■李沢厚は、中国の丸山眞男

 




 

王前「中国の現代哲学」『世界哲学史8』ちくま新書、所収

 

王前さま、ご恵存賜り、ありがとうございました。

 

 中国の最近の哲学に関する充実した紹介になっています。

現代の中国に重要な哲学があるとすれば、それはすでに日本でも翻訳されているのではないかと思いますが、意外に翻訳がありませんね。

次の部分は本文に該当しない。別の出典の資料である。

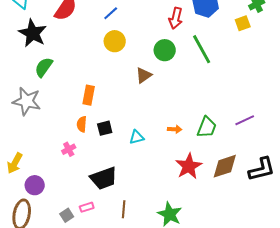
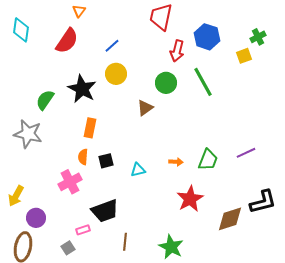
black star: (33, 33) -> (82, 89), moved
pink cross: (69, 149) -> (70, 182), size x1.6
brown diamond: (225, 166) -> (230, 219), moved
pink rectangle: (87, 207) -> (83, 230), moved

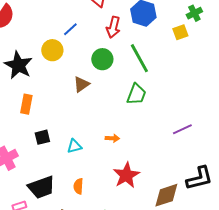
blue line: (112, 46) -> (70, 29), moved
orange semicircle: (83, 157) -> (78, 186), moved
green trapezoid: (208, 160) -> (136, 94), moved

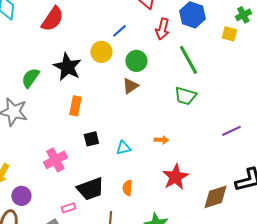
yellow square: (180, 32) -> (229, 34), turned 35
green circle: (102, 59) -> (136, 61), moved
green trapezoid: (136, 94) -> (185, 96), turned 85

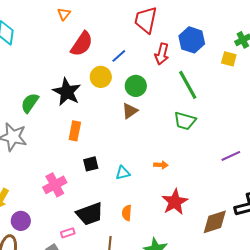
red semicircle: (52, 19) -> (82, 44), moved

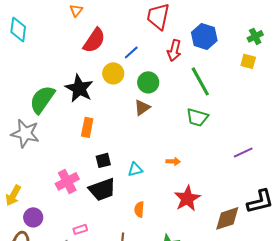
yellow square: (229, 59) -> (248, 61), moved
green semicircle: (30, 103) -> (42, 99), size x1.4
black trapezoid: (90, 214) -> (102, 189), moved

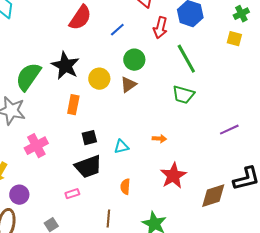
yellow circle: (113, 73) -> (99, 79), moved
pink cross: (67, 181) -> (36, 146), moved
pink rectangle: (80, 229) -> (72, 194), moved

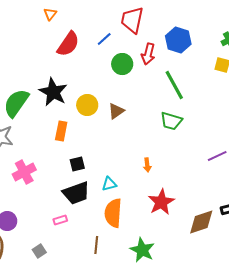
blue line: (117, 30) -> (104, 39), moved
green circle: (134, 60) -> (122, 64), moved
orange arrow: (159, 139) -> (147, 165), turned 80
cyan triangle: (121, 147) -> (109, 184), moved
orange semicircle: (125, 187) -> (113, 213), size x1.8

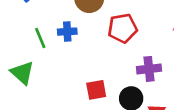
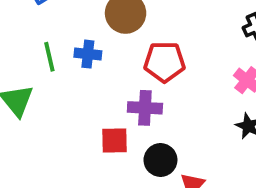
purple cross: (149, 69) -> (145, 108), moved

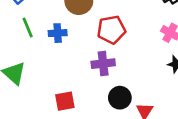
green line: (49, 57) -> (28, 28), moved
red square: (114, 140) -> (65, 101), moved

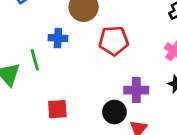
green line: (28, 28) -> (35, 60), moved
purple cross: (103, 64) -> (136, 90), moved

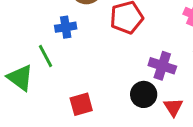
purple cross: (136, 90) -> (162, 66), turned 30

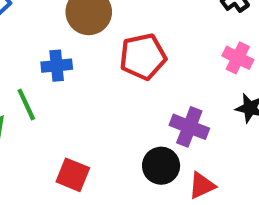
red square: (81, 104) -> (73, 175), turned 35
red triangle: (173, 107) -> (202, 185), turned 35

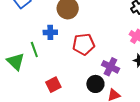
red pentagon: (143, 57) -> (84, 44), moved
red square: (73, 175) -> (53, 85), turned 35

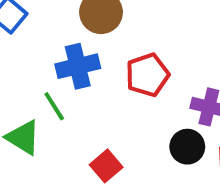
blue cross: (50, 32) -> (78, 66), size x1.5

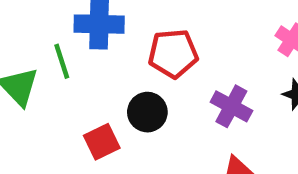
black circle: (187, 147) -> (147, 112), moved

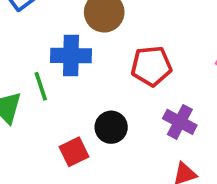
red pentagon: (173, 54) -> (151, 66), moved

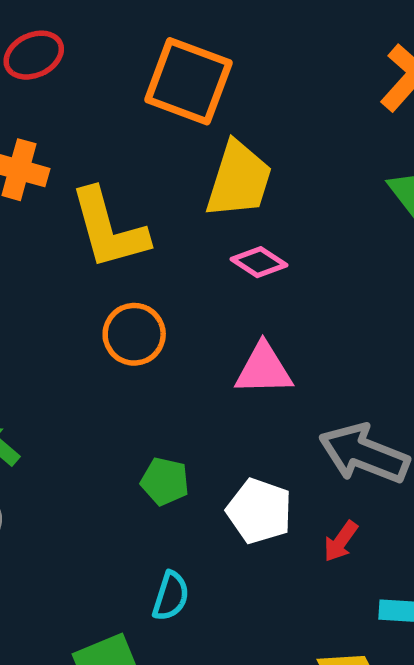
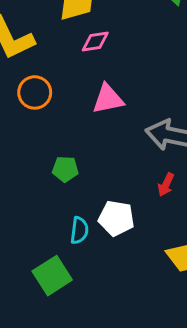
pink diamond: (259, 262) -> (95, 42), turned -32
white pentagon: (259, 511) -> (116, 218), moved

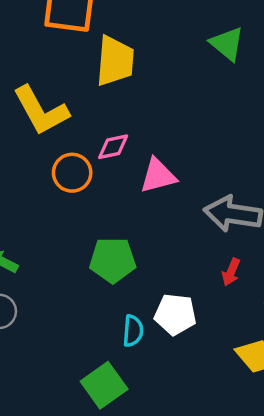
pink diamond: (95, 42) -> (113, 147), moved
green pentagon: (65, 169) -> (113, 260), size x1.5

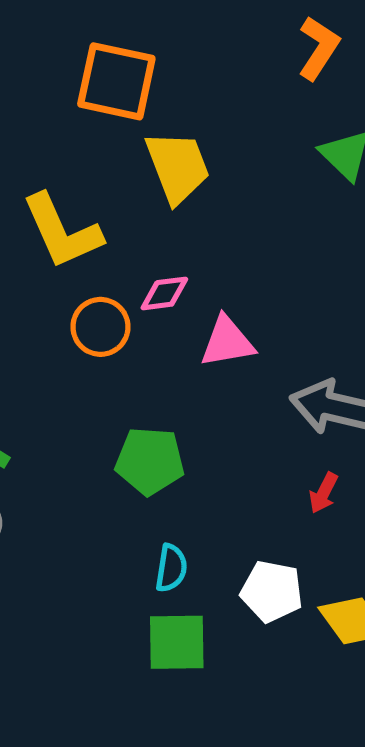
yellow trapezoid: (115, 61) -> (178, 167), turned -30
white pentagon: (175, 314) -> (272, 591), moved
green square: (104, 385) -> (177, 642), moved, turned 30

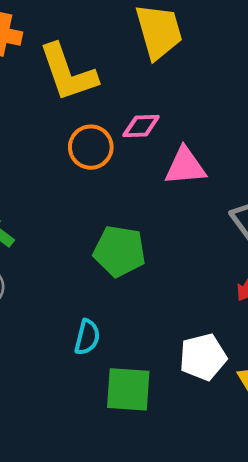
cyan semicircle: (171, 568) -> (87, 337), moved
white pentagon: (272, 591) -> (203, 357), turned -30

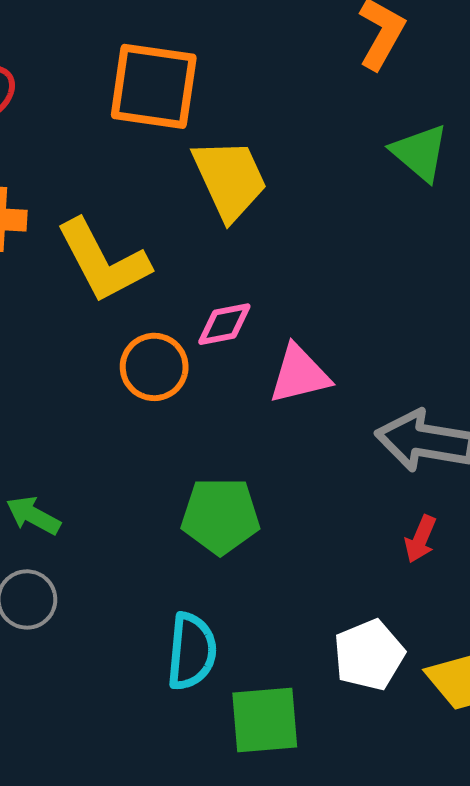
cyan semicircle: (87, 337) -> (192, 651), size x1.4

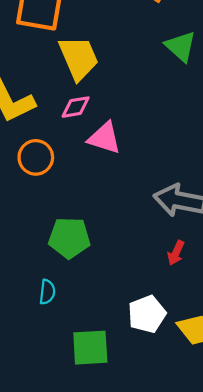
pink diamond: (224, 324) -> (76, 107), moved
pink triangle: (299, 374) -> (105, 138), moved, turned 30
cyan semicircle: (192, 651) -> (47, 292), moved, size x0.6

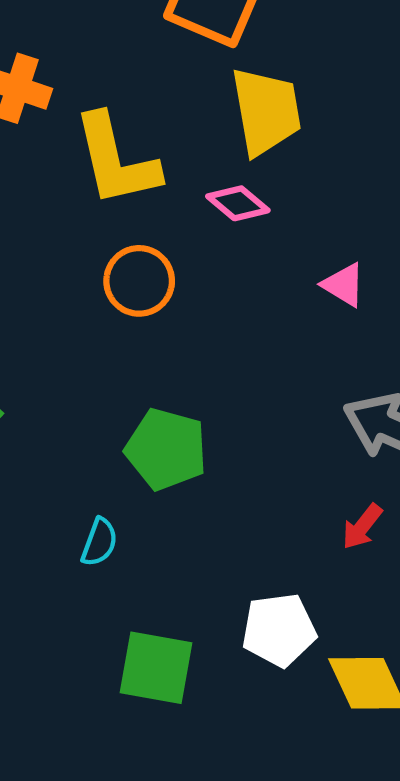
pink diamond: (76, 107) -> (238, 203), turned 36
pink triangle: (105, 138) -> (344, 285), moved, size x0.7

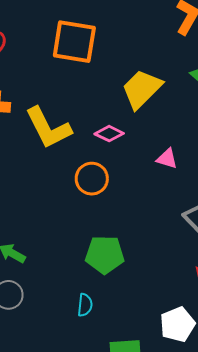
yellow trapezoid: (266, 111) -> (142, 89), moved, turned -111
orange circle: (139, 281) -> (92, 179), moved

 しかし中国には、日本の丸山眞男のような存在がいます。丸山と同時期に活躍した李沢厚です。私はこの人の思想に関心をもちました。カントからヘーゲル、マルクスにいたる流れを研究して、しかし文革という困難な時期に、自らの思想をどのように表現するのかという問題を抱え、そこから格闘した。李は、人間の主体性を強調するときに、美学に訴えたのですね。すると1980年代の中国で、美学がブームになったというのですね。

 李の著作『美の歴程』は、主著といえるでしょうか。同時期のマルクス主義のなかでは、マルクーゼの『エロス的文明』が、シラーの美学に依拠して、新しい創造的な資本主義を展望しました。李は、マルクス主義の枠のなかで、可能なかぎり自由に思考する。そのような形式を、美学に見出したというのですね。